The measure of the pressure or force exerted by a fluid in a hydraulic system. Also, the height of fluid above any point, taking into account losses or gains in pressure due to gravity and friction as water travels through a system, measured in lbs per square inch (psi) or feet of water.

Impeller

A rotating disk with vanes of varying amounts attached to the “r” drive shaft that creates centrifugal force within the pump casing of a centrifugal pump. Impellers can be open or closed.

Impeller Eye

The center of the impeller and the point at which fluid flows into the impeller.

Impeller Vanes

Pump components located on the impeller between the eye and the discharge side of the impeller. Impeller vanes direct the flow of the liquid to the outside diameter of the impeller.

Intake

The flow, or the rate of flow, into a pump.

Mechanical Seal

A device that forms a seal between the pump and the engine or motor and prevents water from getting into the engine or motor.

Net Positive Suction Head Available (NPSHA)

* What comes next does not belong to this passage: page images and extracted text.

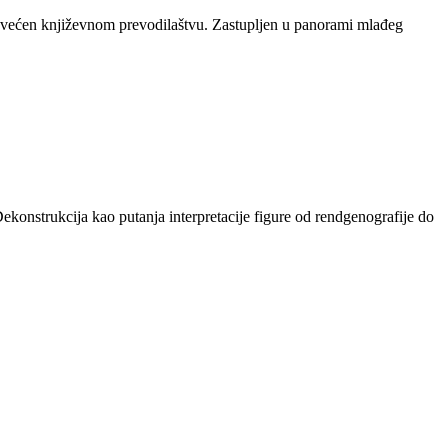
posvećen književnom prevodilaštvu. Zastupljen u panorami mlađeg
ekonstrukcija kao putanja interpretacije figure od rendgenografije do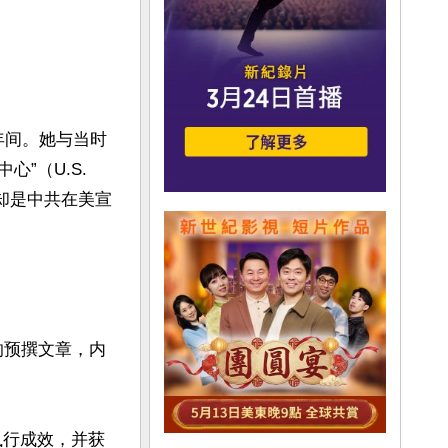
 年间。她与当时
”（U.S. 
上却是中共在美宣
供的预撰文章，内
执行成效，并获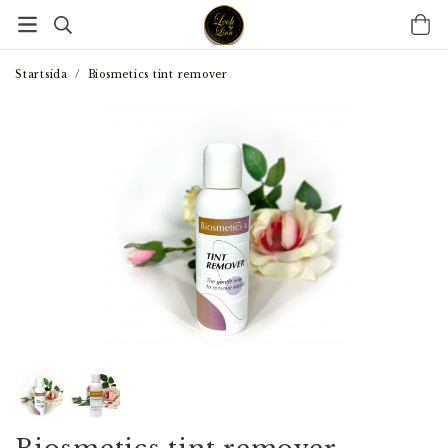
Startsida
/
Biosmetics tint remover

A measure of the absolute pressure of the liquid at the inlet of the pump.

Prime

Allowing the pump to disperse all air from the influent line of a circulating system by causing fluid to start flowing once again. Priming the pump is usually accomplished by either manually filing the volute or turning the pump on.

Pump Housing

The body or casing of a pump, which may be made of plastic, cast-iron, stainless steel or aluminum.

Shock Mounts

Rubber vibration-dampening devices that are mounted on the engine to prevent the pump from “walking away.”

Static

Acting by weight not motion, in contrast to dynamic.

Strainer Basket

A plastic mesh basket that traps debris to prevent its reaching the impeller. Strainer baskets are located in the strainer pot.

Strainer Pot

The housing of the strainer basket that is located on the influent side of the pump. Strainer pots serve as a priming chamber.

Suction Hose

A reinforced hose through which water flows into the suction end of a pump.

Vane Passing Syndrome

A type of cavitation resulting from the small size of the impeller or low cutwater clearance.

Vent

The act of removing air or gas from a system. Stuffing boxes in vertical pumps must be vented to prevent the seal faces from running dry.

Viscosity

The resistance to flow of a liquid at a particular temperature. High viscosity liquids, such as motor oil, are thick and tend to flow slower than water, a low viscosity liquid.

Volute

Stationary casing of a centrifugal pump that separates air and water and in which the impeller rotates. Volutes are spiral-shaped in order to facilitate the partial conversion of the velocity (kinetic) energy into pressure head as the water leaves the impeller.

Vortexing Liquid

Creates a “whirlpool effect” that can cause air to be drawn into the suction of the pump.

Weep Hole

A small opening located on the underside of the pump at which point the engine joins the pump. Weep holes provide the means to quick detection of a leak before water seeps into the oil sump of the engine.